目の前で姿を消すのであれば、いる場所を見つけることは出来るだろうけど......問題はシャルはさらっとこなしていたが、俺は五感を殺した状態で戦うことは出来ないってことだ。

シャルにその辺のコツを聞く必要があるな。


『恐らく神子様方が戦う相手はあのくらいの......自分の姿を消す程度の幻惑魔法は使えます。私がその次に使った分身を作る幻惑魔法は......下位の者達では無理です。集中すれば一体くらいは出せると思いますが、戦闘中に出せる様になるにはもう少し修練が必要です。』


シャルの問いに答えた俺が若干悩んでいた所、霧狐さんが説明をしてくれる。


「......なるほど。」


シャルもそうだったけど、霧狐さんも戦闘中に淀みなく戦っている感じだった。

でもあの二人の戦いは、本当に高等技術のオンパレードってやつだったのだね......。

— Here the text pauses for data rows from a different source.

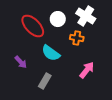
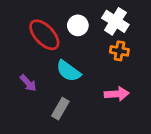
orange cross: (77, 38) -> (119, 51), moved
pink arrow: (87, 70) -> (117, 94), turned 48

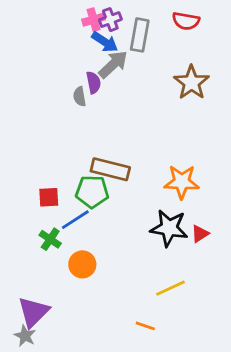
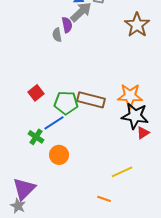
brown rectangle: (110, 169) -> (91, 100), moved
red square: (49, 197) -> (36, 93), moved, turned -35
black star: (169, 228) -> (135, 116), moved

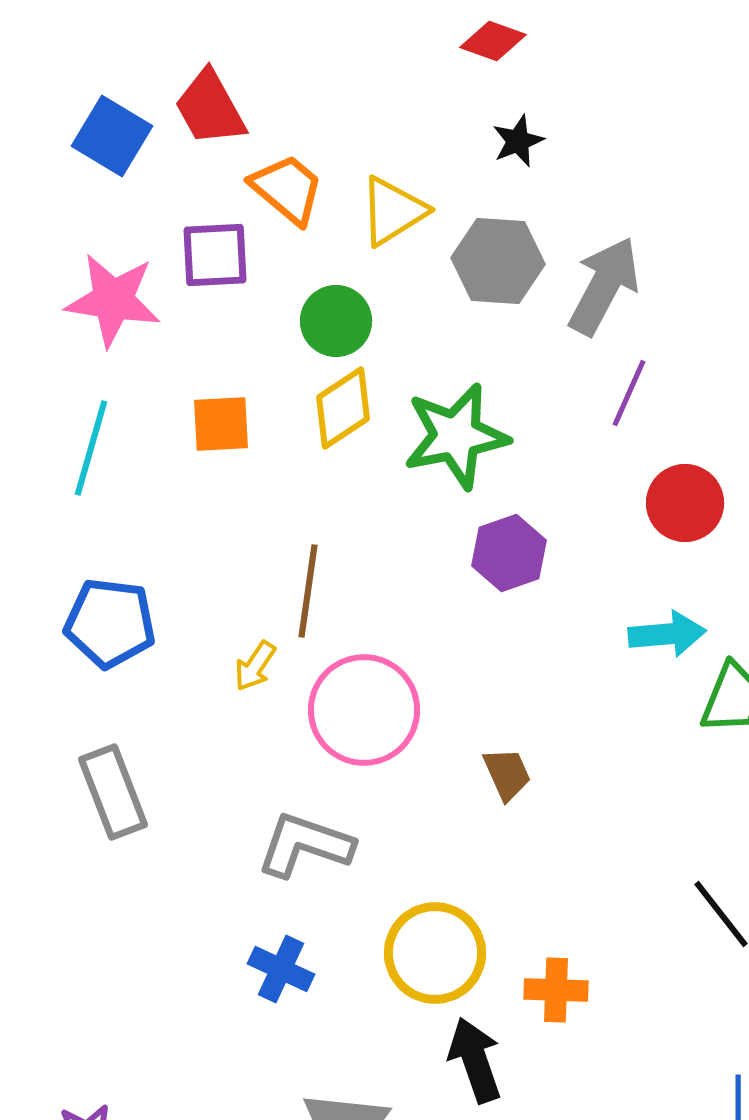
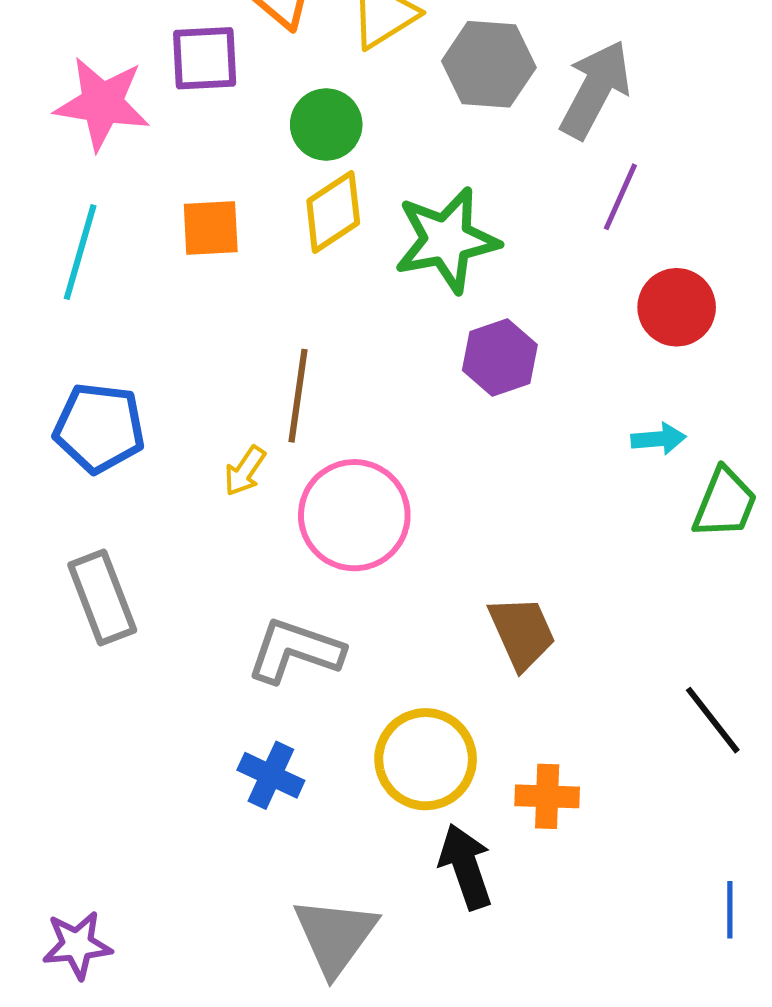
cyan arrow: (667, 634) -> (659, 439), size x0.7
brown trapezoid: (507, 774) -> (522, 633), moved, size x1.4

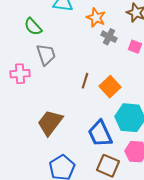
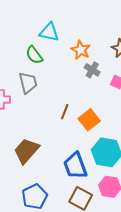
green semicircle: (33, 27) -> (34, 55), moved

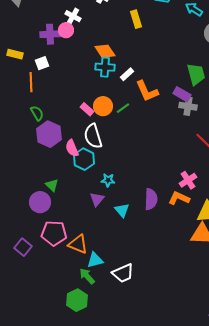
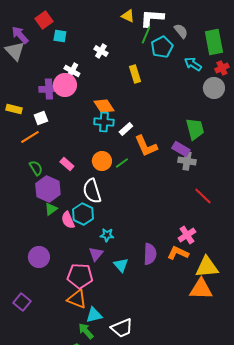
pink circle: (66, 30) -> (65, 85), size x1.5
orange line: (31, 82) -> (30, 137), turned 60
pink rectangle: (87, 109) -> (67, 164), moved
pink semicircle: (72, 148) -> (68, 220), moved
green triangle: (52, 185) -> (51, 209), moved, turned 40
pink pentagon: (54, 233) -> (80, 276), moved

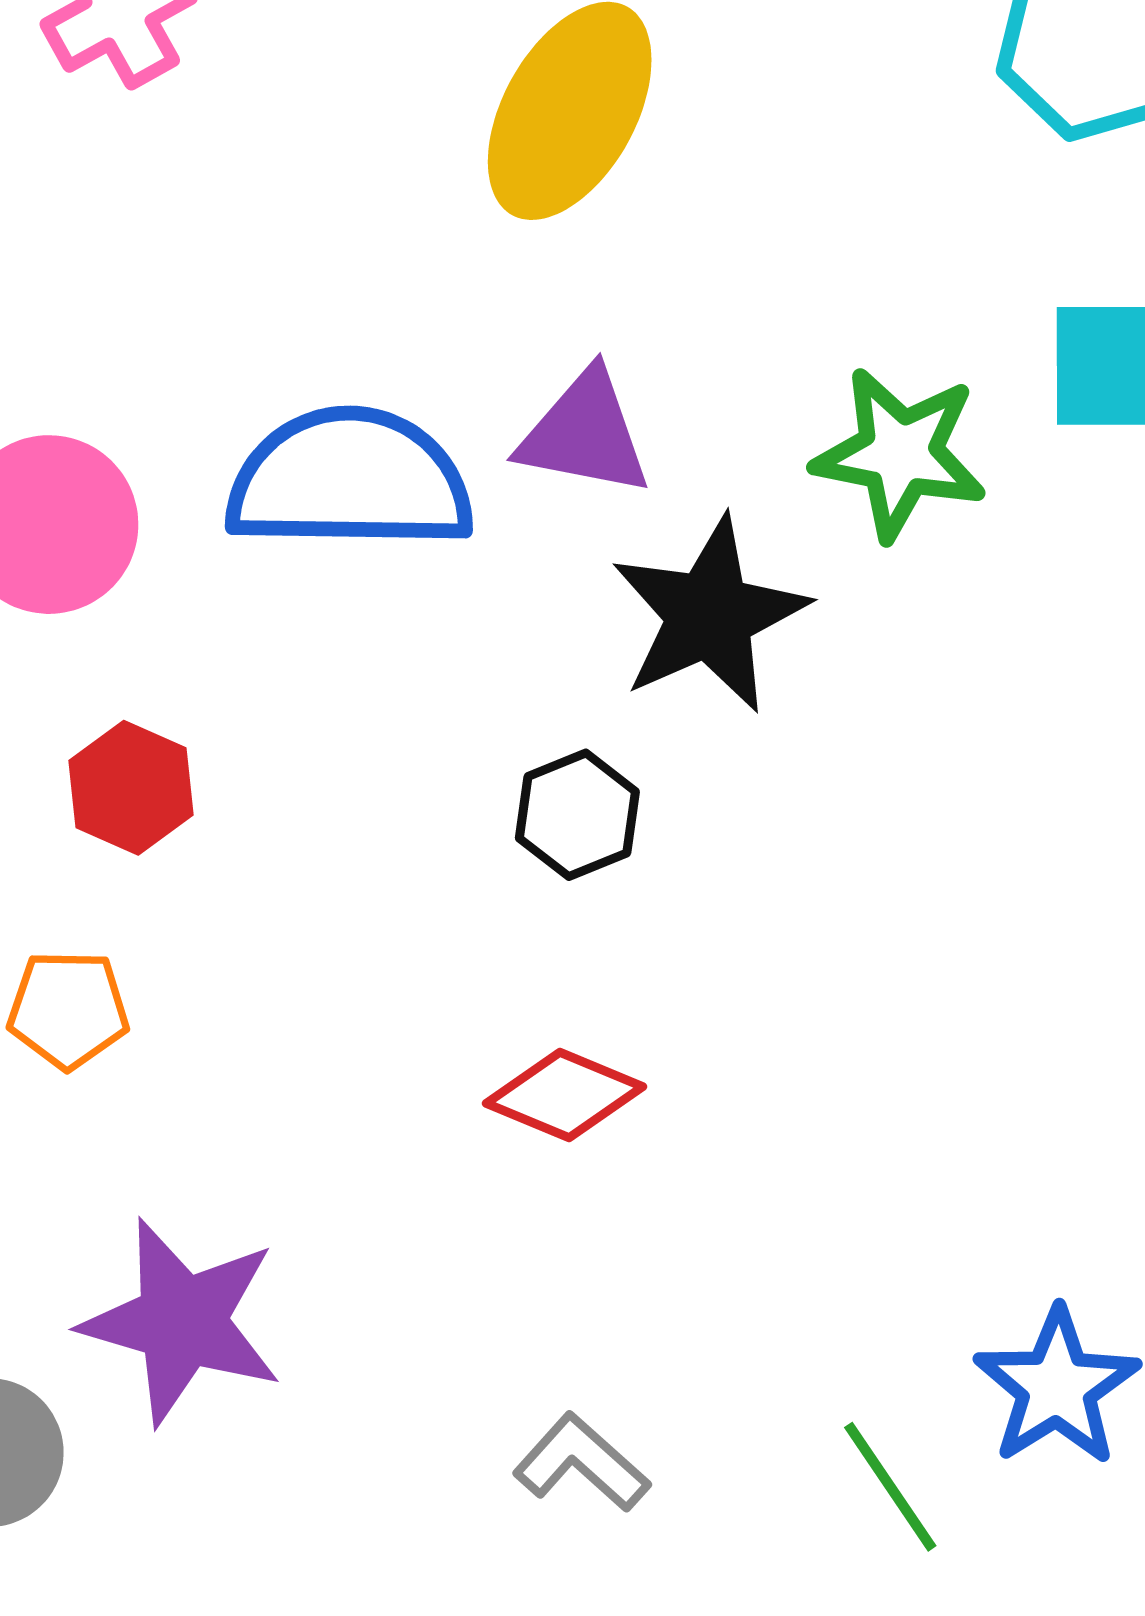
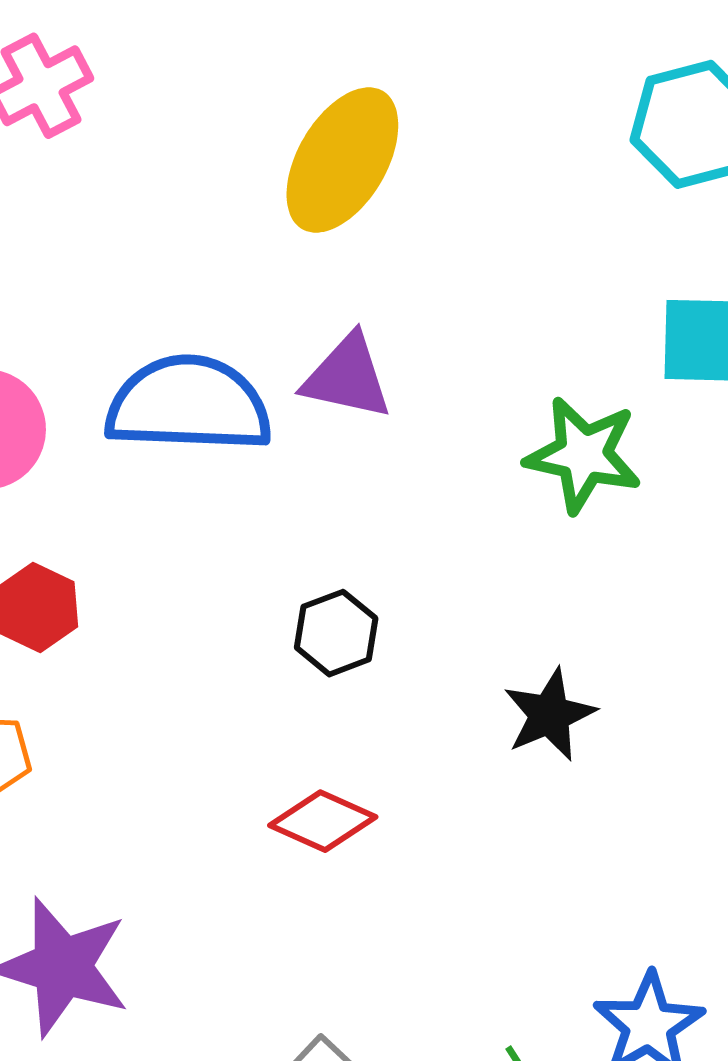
green star: (900, 454) -> (583, 455), moved
black star: (709, 615) -> (550, 715), moved, size x0.7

『幻惑魔法は個人の資質によって、五感のどの部分により強く影響を与えるか変わってきます。それは熟練した者であっても変わりませんが、慣れていない者ほど大きく影響を受けますね。』


「確かに神域に来るまでに見て来た幻は視覚だけじゃなく他の感覚も騙されている感じでしたが......視覚よりも他の感覚に影響を強く与えるって言うのはどんな感じですか?」


幻って言うくらいだから視覚をメインに騙してくるものだと思うけど......。


『そうですね......例えば......このような感じです。』


そう言って霧狐さんが何らかの魔法を発動したようだけど......幻は何処にも見えないような......何かを消したわけでもないみたいだし......。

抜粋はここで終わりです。